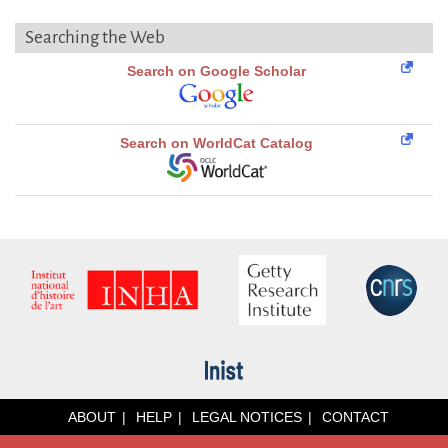
Searching the Web
Search on Google Scholar
Search on WorldCat Catalog
ABOUT
HELP
LEGAL NOTICES
CONTACT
────────
Write out every line of the entries above exactly, and omit their pictures.

Searching the Web
Search on Google Scholar
Search on WorldCat Catalog
ABOUT
HELP
LEGAL NOTICES
CONTACT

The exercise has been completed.